Agree with all the sentiments above, fantastic player who could do everything. I loved him.
From my book, Gangsters, Geezers & Mods:
In those pre-Sky Sports days, Saturdays were for watching football and Sundays were for playing it, and I would rise with the sun to don the replica Villa shirt that served me so well. The number 10 on the back was ironed on in praise of Chico Hamilton and remained contemporary throughout Alex Cropley’s reign as my favourite player. It was his identity I adopted during our impromptu kickabouts and, as my admiration grew, I aspired to pass as accurately and tackle as ferociously as the diminutive Scot. With my claret and blue caser at my feet, I’d set off for the rolling acres of Aston Park where about twenty playmates in Villa colours would be waiting, along with a couple of bluenoses. One of them was Jeremy, whose obsession with his hero Trevor Francis rivalled mine with Cropley. From the laughable cheap blue kit to the troubled complexion, he WAS Francis, his boils and pimples so numerous he looked more like the picture of his hero I kept on my dartboard than the not-so-great man himself. Half-time coincided with Sunday dinner and Star Soccer, then it was back out for the second half.
When the ball became invisible in the fading light, the match, by now a twenty-a-side affair, would reconvene under the brightness of street lights until bedtime.

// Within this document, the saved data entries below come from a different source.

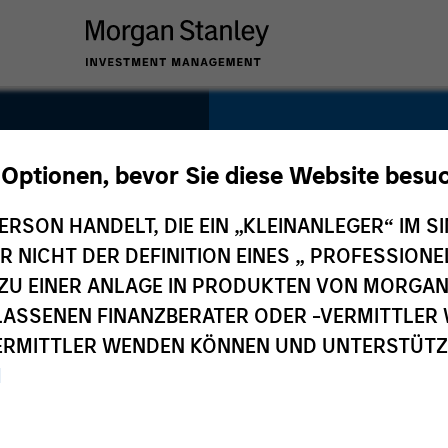
SECTOR
Financial Services
 Optionen, bevor Sie diese Website besu
up
ERSON HANDELT, DIE EIN „KLEINANLEGER“ IM SI
DER NICHT DER DEFINITION EINES „ PROFESSIO
EN ZU EINER ANLAGE IN PRODUKTEN VON MORG
COUNTRY
ELASSENEN FINANZBERATER ODER -VERMITTLER 
China
RMITTLER WENDEN KÖNNEN UND UNTERSTÜTZUN
M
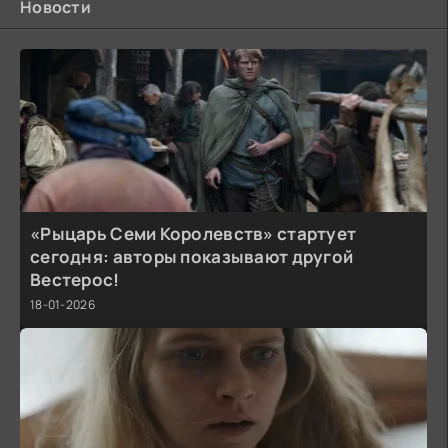
Новости
«Рыцарь Семи Королевств» стартует
сегодня: авторы показывают другой
Вестерос!
18-01-2026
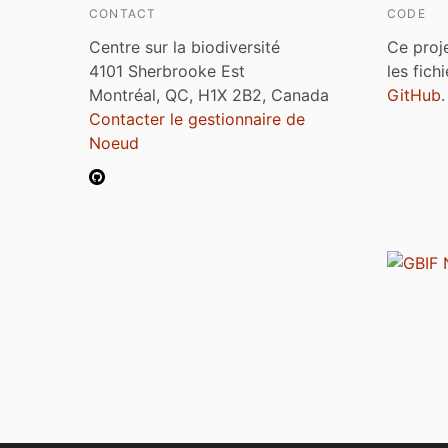
CONTACT
CODE
Centre sur la biodiversité
Ce proj
4101 Sherbrooke Est
les fich
Montréal, QC, H1X 2B2, Canada
GitHub
.
Contacter le gestionnaire de
Noeud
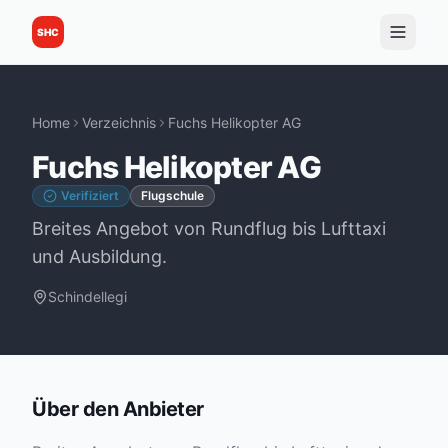
SHC
Home
Verzeichnis
Fuchs Helikopter AG
Fuchs Helikopter AG
Verifiziert
Flugschule
Breites Angebot von Rundflug bis Lufttaxi
und Ausbildung.
Schindellegi
Über den Anbieter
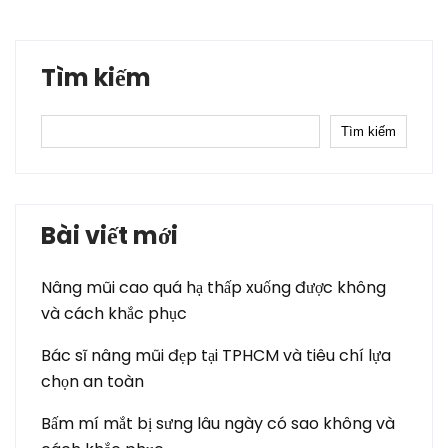
Tìm kiếm
Tìm kiếm
Bài viết mới
Nâng mũi cao quá hạ thấp xuống được không
và cách khắc phục
Bác sĩ nâng mũi đẹp tại TPHCM và tiêu chí lựa
chọn an toàn
Bấm mí mắt bị sưng lâu ngày có sao không và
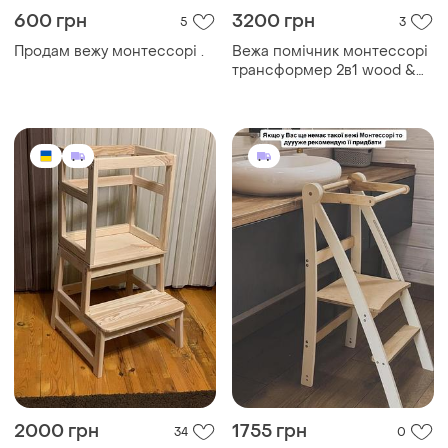
600 грн
3200 грн
5
3
Продам вежу монтессорі .
Вежа помічник монтессорі
трансформер 2в1 wood &
kids стілець столик дитячий
2000 грн
1755 грн
34
0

All was well with the world. The Holte End was never louder, the Villa were never better, and Blues? Well let’s just say they never change. My happiness was unbounded until the fateful day when Ally Brown broke Cropley’s leg and my heart in an unspeakable act of thuggery, the mere memory of which has me reaching for my old shin pads. A 3-0 win over West Brom in no way compensated for the loss of such a player, and it was with a heavy heart that I trudged on to Aston Park the next morning. There before me was Jeremy and his Blues mate. As everybody knows, children can be cruel, and as I approached I could tell from their smirks and whispers that they were about to prove it.
“It’s Alex Cripple-y,” said one twat. “Alex, Alex Crop-er-ley,
“Can’t play football properly,” sang the other one.
Defiantly I sprinted towards them. That day, for once, I was not Alex. They were Alex. I was Ally Brown.